• [TASK OBJECTIVE]: Only the lines below, from the one with "tapasztalatai alapján ismerje meg a vállalat" through the one with "hozzá. Szerencsére a", are to be written out, exactly.

• [RECORDS FOR PROCESSING]:
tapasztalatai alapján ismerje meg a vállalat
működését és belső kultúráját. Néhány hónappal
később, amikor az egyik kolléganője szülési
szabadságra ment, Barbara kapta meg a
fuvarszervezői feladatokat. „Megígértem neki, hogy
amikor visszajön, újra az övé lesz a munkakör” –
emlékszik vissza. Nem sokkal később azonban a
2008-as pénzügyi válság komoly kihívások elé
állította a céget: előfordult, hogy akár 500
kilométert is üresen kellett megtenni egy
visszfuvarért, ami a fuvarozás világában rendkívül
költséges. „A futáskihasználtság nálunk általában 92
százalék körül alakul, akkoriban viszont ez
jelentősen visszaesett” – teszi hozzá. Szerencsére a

---

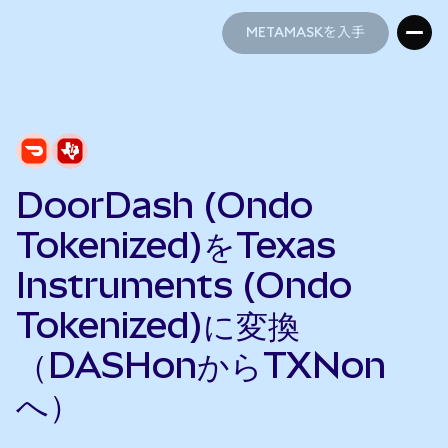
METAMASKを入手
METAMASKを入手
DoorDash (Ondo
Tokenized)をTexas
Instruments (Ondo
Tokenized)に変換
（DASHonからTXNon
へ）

• [COMPLETED EXERCISE]:
tapasztalatai alapján ismerje meg a vállalat
működését és belső kultúráját. Néhány hónappal
később, amikor az egyik kolléganője szülési
szabadságra ment, Barbara kapta meg a
fuvarszervezői feladatokat. „Megígértem neki, hogy
amikor visszajön, újra az övé lesz a munkakör” –
emlékszik vissza. Nem sokkal később azonban a
2008-as pénzügyi válság komoly kihívások elé
állította a céget: előfordult, hogy akár 500
kilométert is üresen kellett megtenni egy
visszfuvarért, ami a fuvarozás világában rendkívül
költséges. „A futáskihasználtság nálunk általában 92
százalék körül alakul, akkoriban viszont ez
jelentősen visszaesett” – teszi hozzá. Szerencsére a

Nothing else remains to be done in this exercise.